My parents moved house when I was eighteen and off working abroad. I then returned and took up my uni place.
At the time, I felt very clearly that it was a rejection of me and my brother (they moved to a place which didn't have space for both of us, so very clearly saying "don't come back") I hated the new place they lived, didn't know anyone and didn't want to spend any time there. It was their decision, and I see their reasons. I hope they also understand my decisions as a result, ie: spending less time there.

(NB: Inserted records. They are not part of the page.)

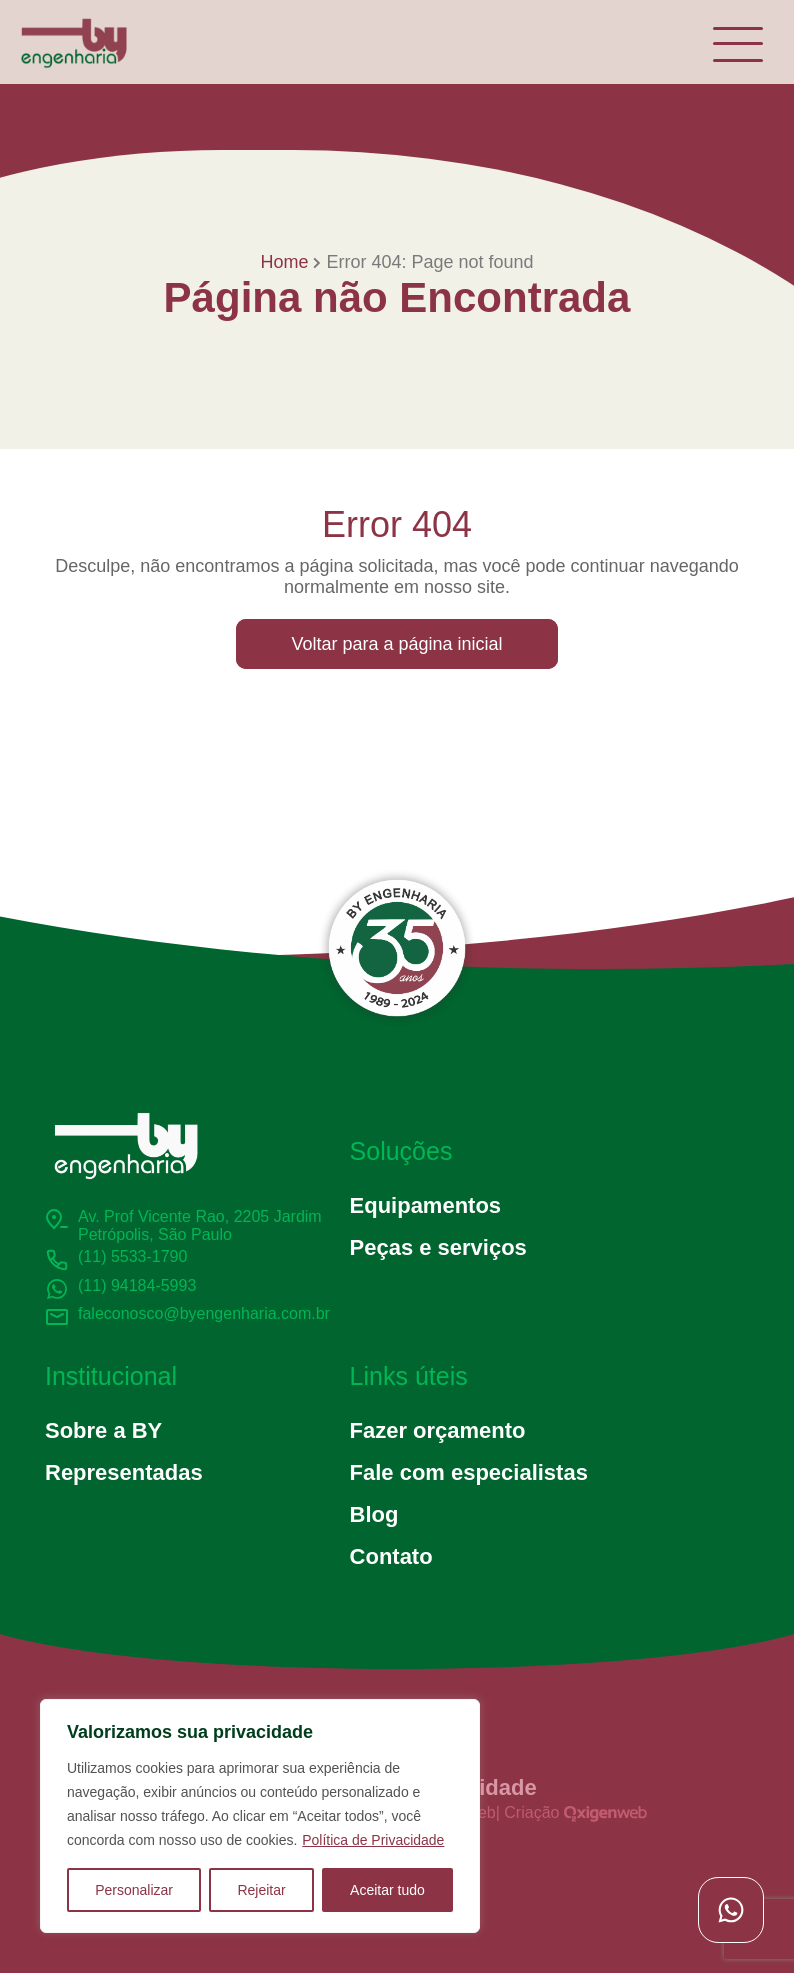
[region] (260, 1816)
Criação (575, 1812)
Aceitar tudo (387, 1890)
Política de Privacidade (373, 1840)
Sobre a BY (103, 1430)
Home (284, 262)
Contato (391, 1556)
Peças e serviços (438, 1247)
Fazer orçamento (438, 1430)
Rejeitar (261, 1890)
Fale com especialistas (469, 1472)
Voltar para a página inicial (396, 644)
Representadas (124, 1472)
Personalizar (134, 1890)
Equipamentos (425, 1205)
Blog (374, 1514)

The worst bit was that my parents seemed to want the best of both worlds -- for me to default to coming to theirs for holidays, christmas and birthdays like a child, but then "be an adult" when it suited them. So I would get guilt trips about "never coming home at the weekends" (why would I, it wasn't home) and the assumption was that I would come for all/most holidays and definitely christmas. They would make jolly jokes about me "turning up for a few weeks of getting my washing done and some decent food" as if I was unable to look after myself, but then in the same breath make it very clear that I wasn't to expect them to put a roof over my head when I finished studying because I was an adult now.
At the time, I found it very difficult, never considered their house home again, and even now find it annoying when my parents say things like "you're welcome to stay any time". The bit of me that's still 19 is like "You've changed your tune -- you couldn't get rid of me fast enough when I was young and didn't have any money".
Bottom line: make your decision. But be prepared for the impact, ie: your children will want to stay less.